Architektur: Andrew Simpson

«Hatherlie» – der Name erinnert an einen alten englischen Roman – ist eine Villa aus dem 19. Jahrhundert. Die Bewohner entschieden sich für einen Anbau. Eine spannende Architektur entstand, welche das Haus im Zickzackkurs mit der Gegenwart verstrickt.

Optimale Platzausnutzung: Starke Formen und dunkles Holz umwinden das Haus wie ein schmucker Spitzenkragen. 

Spielerisch und gekonnt sind die Architekten auch mit der Einbettung in die Landschaft umgegangen. Die Gartenarchitektur und das Haus fliessen auf gewagte, aber gekonnte Art ineinander über. 

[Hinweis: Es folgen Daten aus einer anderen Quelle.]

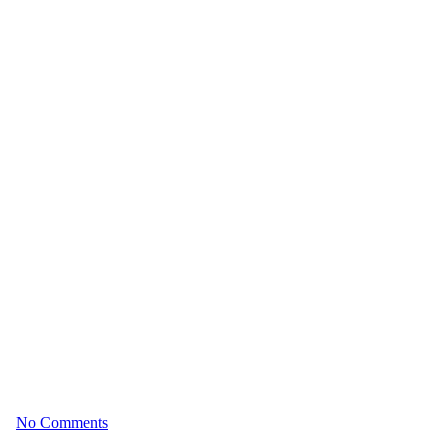
n’t Always Mean Optimal Aging
026
No Comments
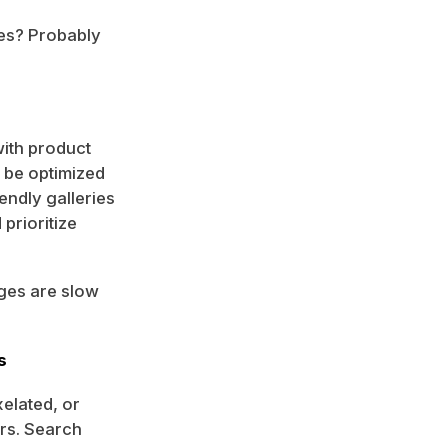
ges? Probably
ith product
 be optimized
endly galleries
prioritize
ages are slow
s
xelated, or
rs. Search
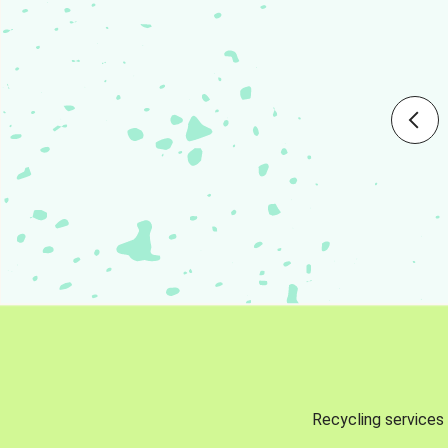
Recycling services 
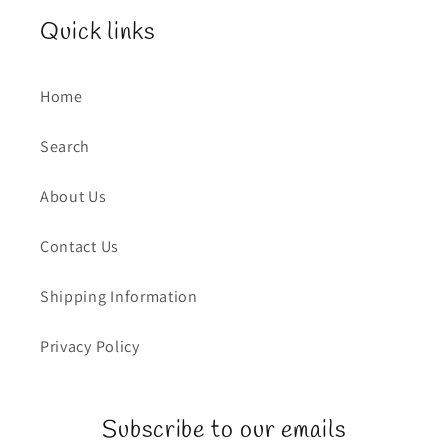
Quick links
Home
Search
About Us
Contact Us
Shipping Information
Privacy Policy
Subscribe to our emails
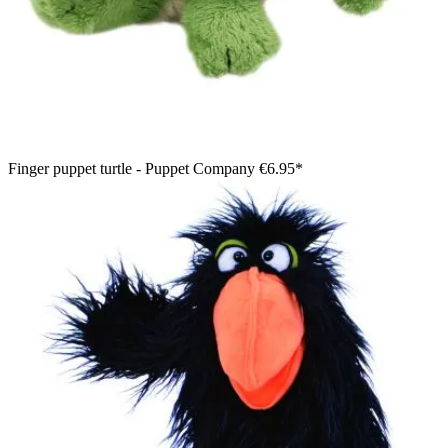
Finger puppet turtle - Puppet Company
€6.95*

In der Schweiz sind in den 70er- und 80er-Jahren viele An-, Umbauten und Erweiterungen von alten Häusern entstanden. Die kühlen Glas- und Stahlkonstruktionen dieser Zeit sind immer noch allgegenwärtig. Dieser Holzbau ist von ganz anderer Natur. Trotz Modernität strahlt er Wärme statt Kühle aus. Er steht dazu, neu und anders zu sein, und versteckt sich nicht verschämt wie die Glasanbauten, die stählernen Treppen oder Balkongerüste an den hiesigen bürgerlichen Villen oder umgebauten Bauernhäusern und Grotti. 

Die spitzen Formen verleihen den Räumen fast etwas Sakrales. Sie schaffen vor allem aber Höhe und Luftigkeit. 

Der Übergang von Neu zu Alt findet ganz selbstverständlich statt. Die Türöffnungen vermitteln den Übertritt in die unterschiedlichen Epochen.

Aufgefangen wird dies mit der Einrichtung. Die Möbel zeigen sich in moderner, eleganter Klassik.

Die Innenräume des originalen Hauses sind dunkel gehalten und korrespondieren so raffiniert mit der dunklen Holzfassade des Neubaus. 

Credits:

Projektteam: Andrew Simpson, Simona Falvo, Ryan Bate, Danielle Mileo, Emma Parkinson, Louis O’Conner
Landschaftsarchitektur: Renata Fair Garden Designs
Interiordesign: Simone Haag   
Fotos: Shannon McGrath

2 Kommentare zu «Zeitreise im Zickzack»

  • vladimir petrosian sagt:

    … gefällt mir nur auf den ersten Blick gut, der Zugang über diese verwinkelte und versetzte Treppe in U-Form ist eine Zumutung, die stutzig macht.
    Da kommt der Gedanke auf, dass das Spiel mit Formen und Strukturen vielleicht der Nützlichkeit im Wege steht und so „der grosse Wurf“ als solcher einzig das Ziel war ..

  • Tom Mayer sagt:

    Was anders ist, muss nicht besser sein.